Kenyon College is a private liberal arts college in Gambier, Ohio. It was founded in 1824 by Philander Chase. Kenyon College is accredited by the Higher Learning Commission.

Kenyon has 1,708 undergraduates enrolled. Its 1,000-acre campus is set in rural surroundings and is home to the Brown Family Environmental Center (BFEC), which has over 380 acres and hosts seven different ecosystems. There are more than 120 student clubs and organizations on campus, including eight fraternities and sororities. Kenyon athletes are called Owls (previously the Lords and Ladies) and compete in the NCAA Division III North Coast Athletic Conference.

History

Founding 

After becoming the first Episcopal Bishop of Ohio in 1818, Philander Chase found a severe lack of trained clergy on the Ohio frontier. He planned to create a seminary to rectify this problem, but could find little support.
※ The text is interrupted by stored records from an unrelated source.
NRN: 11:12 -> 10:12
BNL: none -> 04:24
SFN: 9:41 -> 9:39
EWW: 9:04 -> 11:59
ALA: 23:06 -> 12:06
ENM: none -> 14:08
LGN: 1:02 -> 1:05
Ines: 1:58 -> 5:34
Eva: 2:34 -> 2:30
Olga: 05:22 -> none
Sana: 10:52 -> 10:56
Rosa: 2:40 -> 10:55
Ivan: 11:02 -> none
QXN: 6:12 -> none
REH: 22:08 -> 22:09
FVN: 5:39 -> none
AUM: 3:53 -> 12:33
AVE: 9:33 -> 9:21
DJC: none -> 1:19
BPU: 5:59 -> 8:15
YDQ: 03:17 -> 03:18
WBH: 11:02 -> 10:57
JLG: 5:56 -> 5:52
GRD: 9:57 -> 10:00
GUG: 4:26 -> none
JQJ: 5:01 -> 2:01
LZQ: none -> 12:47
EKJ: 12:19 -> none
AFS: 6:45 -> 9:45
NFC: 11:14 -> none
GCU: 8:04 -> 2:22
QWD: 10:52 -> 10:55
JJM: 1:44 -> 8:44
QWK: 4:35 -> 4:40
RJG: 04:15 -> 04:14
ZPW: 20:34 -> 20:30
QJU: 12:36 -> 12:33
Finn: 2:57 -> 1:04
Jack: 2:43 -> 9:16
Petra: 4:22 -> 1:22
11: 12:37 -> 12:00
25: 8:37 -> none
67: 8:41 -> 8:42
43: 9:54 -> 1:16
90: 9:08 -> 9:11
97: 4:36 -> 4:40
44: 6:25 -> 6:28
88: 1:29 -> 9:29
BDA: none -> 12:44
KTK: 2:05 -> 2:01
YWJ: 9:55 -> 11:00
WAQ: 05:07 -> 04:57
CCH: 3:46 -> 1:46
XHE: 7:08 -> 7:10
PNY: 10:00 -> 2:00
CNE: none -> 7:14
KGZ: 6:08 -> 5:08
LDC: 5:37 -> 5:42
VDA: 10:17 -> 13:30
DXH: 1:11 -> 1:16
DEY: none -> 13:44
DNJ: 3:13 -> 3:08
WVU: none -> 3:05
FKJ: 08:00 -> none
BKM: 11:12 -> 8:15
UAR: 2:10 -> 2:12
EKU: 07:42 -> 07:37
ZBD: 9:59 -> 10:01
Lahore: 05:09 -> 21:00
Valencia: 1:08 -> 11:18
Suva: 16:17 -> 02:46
Undeterred, he sailed to England and solicited donations from: George Kenyon, 2nd Baron Kenyon; Lord Gambier; and the writer and philanthropist Hannah More. The college was incorporated in December, 1824. Dissatisfied with the original location of the college in Worthington, Chase purchased  of land in Knox County (with the Mount Vernon lawyer Henry Curtis), and reached what he would name Gambier Hill on July 24, 1825. There is a legend that Bishop Chase exclaimed, "Well, this will do" upon reaching the crest of the hill.

The Kenyon Review
Kenyon's English department gained national recognition with the arrival of the poet and critic John Crowe Ransom in 1937 as professor of poetry and first editor of The Kenyon Review, a literary journal. During his 21-year tenure, Ransom published such internationally known writers as Allen Tate, Robert Penn Warren, William Empson, Mark Van Doren, Kenneth Burke, and Delmore Schwartz, as well as younger writers like Flannery O'Connor, Robert Lowell, and Peter Taylor, to name a few. It was an influential literary magazine during the 1940s and 1950s.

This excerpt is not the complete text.